Being an escort captain came with a lot of responsibility, and you didn’t just become one. It wasn’t enough to be powerful or trusted. The position required experience. London had put in years with the primary assault teams. He was seasoned. He looked at those hostiles slicing people like they were weeds in passing, and in a split second he knew that he had never encountered anything like them and nothing he had in his arsenal could stop them. He saw death, and he made a deliberate choice to save himself.

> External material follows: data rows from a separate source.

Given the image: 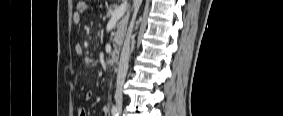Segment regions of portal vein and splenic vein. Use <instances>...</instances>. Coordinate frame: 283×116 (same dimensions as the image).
Returning a JSON list of instances; mask_svg holds the SVG:
<instances>
[{
	"label": "portal vein and splenic vein",
	"mask_w": 283,
	"mask_h": 116,
	"mask_svg": "<svg viewBox=\"0 0 283 116\" xmlns=\"http://www.w3.org/2000/svg\"><path fill=\"white\" fill-rule=\"evenodd\" d=\"M127 10L126 4H122L119 6L115 11L111 14V20H119L121 17L124 16L125 12Z\"/></svg>",
	"instance_id": "portal-vein-and-splenic-vein-1"
}]
</instances>
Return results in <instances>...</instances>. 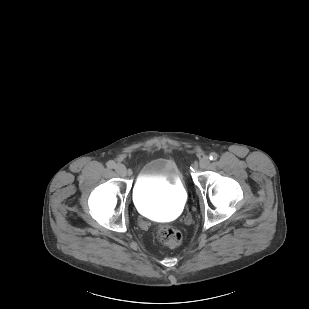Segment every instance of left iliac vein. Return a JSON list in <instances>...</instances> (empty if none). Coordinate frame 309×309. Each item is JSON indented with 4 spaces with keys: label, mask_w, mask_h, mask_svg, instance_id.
I'll return each mask as SVG.
<instances>
[{
    "label": "left iliac vein",
    "mask_w": 309,
    "mask_h": 309,
    "mask_svg": "<svg viewBox=\"0 0 309 309\" xmlns=\"http://www.w3.org/2000/svg\"><path fill=\"white\" fill-rule=\"evenodd\" d=\"M210 163V159L208 156H203L199 162L200 169L206 168Z\"/></svg>",
    "instance_id": "4c4485c4"
}]
</instances>
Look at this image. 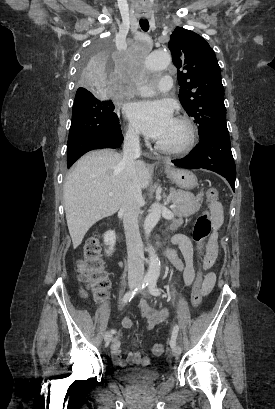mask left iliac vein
<instances>
[{"label": "left iliac vein", "instance_id": "obj_1", "mask_svg": "<svg viewBox=\"0 0 275 409\" xmlns=\"http://www.w3.org/2000/svg\"><path fill=\"white\" fill-rule=\"evenodd\" d=\"M142 294L145 295V292L142 291ZM180 353H181V350H180L179 346H175V347L172 348V354L174 356H179Z\"/></svg>", "mask_w": 275, "mask_h": 409}]
</instances>
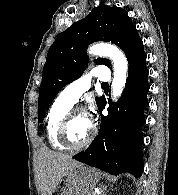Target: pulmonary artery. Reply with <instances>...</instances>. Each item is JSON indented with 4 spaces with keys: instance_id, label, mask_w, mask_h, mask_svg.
Returning a JSON list of instances; mask_svg holds the SVG:
<instances>
[{
    "instance_id": "e3ab8cb5",
    "label": "pulmonary artery",
    "mask_w": 178,
    "mask_h": 195,
    "mask_svg": "<svg viewBox=\"0 0 178 195\" xmlns=\"http://www.w3.org/2000/svg\"><path fill=\"white\" fill-rule=\"evenodd\" d=\"M96 78L103 84H107L110 80V73L107 66H96L91 72H88L68 84L61 92V96L71 104H75L82 94L86 92L90 86L92 79Z\"/></svg>"
}]
</instances>
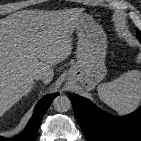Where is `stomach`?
Returning <instances> with one entry per match:
<instances>
[{"instance_id": "stomach-1", "label": "stomach", "mask_w": 141, "mask_h": 141, "mask_svg": "<svg viewBox=\"0 0 141 141\" xmlns=\"http://www.w3.org/2000/svg\"><path fill=\"white\" fill-rule=\"evenodd\" d=\"M75 32L78 37L76 62L69 69L67 78L90 91L106 76V36L102 28L84 14Z\"/></svg>"}]
</instances>
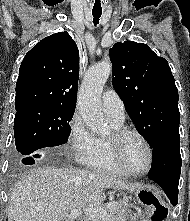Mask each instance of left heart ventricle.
<instances>
[{"instance_id": "obj_1", "label": "left heart ventricle", "mask_w": 190, "mask_h": 221, "mask_svg": "<svg viewBox=\"0 0 190 221\" xmlns=\"http://www.w3.org/2000/svg\"><path fill=\"white\" fill-rule=\"evenodd\" d=\"M122 157L126 166L133 171H143L149 158L146 146L135 135H128L123 140Z\"/></svg>"}]
</instances>
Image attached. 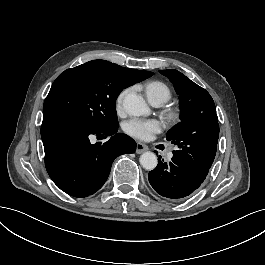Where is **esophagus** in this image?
<instances>
[{"label": "esophagus", "mask_w": 265, "mask_h": 265, "mask_svg": "<svg viewBox=\"0 0 265 265\" xmlns=\"http://www.w3.org/2000/svg\"><path fill=\"white\" fill-rule=\"evenodd\" d=\"M149 148L147 145H145L144 143L141 142H137V146H136V153L137 154H141L144 151H147Z\"/></svg>", "instance_id": "obj_1"}]
</instances>
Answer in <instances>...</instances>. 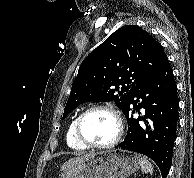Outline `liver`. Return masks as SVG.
Instances as JSON below:
<instances>
[{"instance_id":"1","label":"liver","mask_w":194,"mask_h":178,"mask_svg":"<svg viewBox=\"0 0 194 178\" xmlns=\"http://www.w3.org/2000/svg\"><path fill=\"white\" fill-rule=\"evenodd\" d=\"M91 155H92V153H89V154H85V155H83L81 157L72 158V159L68 160L67 162H65L62 165L61 170H66L68 168H71L74 165H77V164L81 163L82 161H84L85 159H87L88 157H90Z\"/></svg>"}]
</instances>
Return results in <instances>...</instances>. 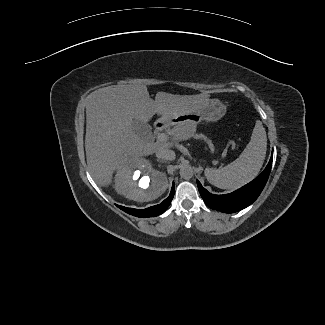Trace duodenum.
I'll list each match as a JSON object with an SVG mask.
<instances>
[{"label": "duodenum", "mask_w": 325, "mask_h": 325, "mask_svg": "<svg viewBox=\"0 0 325 325\" xmlns=\"http://www.w3.org/2000/svg\"><path fill=\"white\" fill-rule=\"evenodd\" d=\"M165 127V124L164 122H156L155 125H154V131L156 133L160 132L161 130H163Z\"/></svg>", "instance_id": "duodenum-1"}]
</instances>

He could’ve waited. He could’ve stood in that gap with his invulnerable warden shield up and let the rest of us escape, but it was a risk, and he chose his life over ours. The only reason Melissa made it out was because she happened to be close enough and he would need a witness to back up his story. When your job is to put yourself between noncombatants and danger, coming out of the breach alone wasn’t a good look.

Even if they fired him, he would live. That’s all that mattered to him. And if he had been one of the ordinary miners, I wouldn’t have a problem with that, but he wasn’t a miner. He was a high-ranking combat Talent. We trusted him. I trusted him, and he threw an aetherium grenade in our faces and ran.

“When death stares people in the face, they revert to their true self, Bear.”

London’s true self was a cold, calculating coward.

I checked myself for scrapes and bruises. I didn’t find any. I had some red welts here and there but no broken skin. I’d crawled on my hands and knees across a rough cave floor dragging my broken leg behind me. My hands and knees should’ve been raw, but I didn’t find any abrasions. I rubbed some gel over the red mark on my leg just in case.

Don’t think about it. That was best.

The generator was next. The industrial model was rated for seven to nine hours run time. The fuel indicator was almost empty. I’d been in this cave for at least seven hours.

If London made it out of the gate, he would immediately report what happened to the guild. London and Melissa didn’t stay long enough to see how the fight turned out, so for all they knew, there were still active hostiles in this cave. Since bodycams only recorded static in the breaches, Cold Chaos would have to rely on London’s testimony, and I was sure that Melissa would confirm whatever he said. She wouldn’t just suddenly grow a heart and admit that she climbed out of the cave over her guildmates’ bodies. As she so often told me, she had mouths to feed.

This was going to go one of three ways.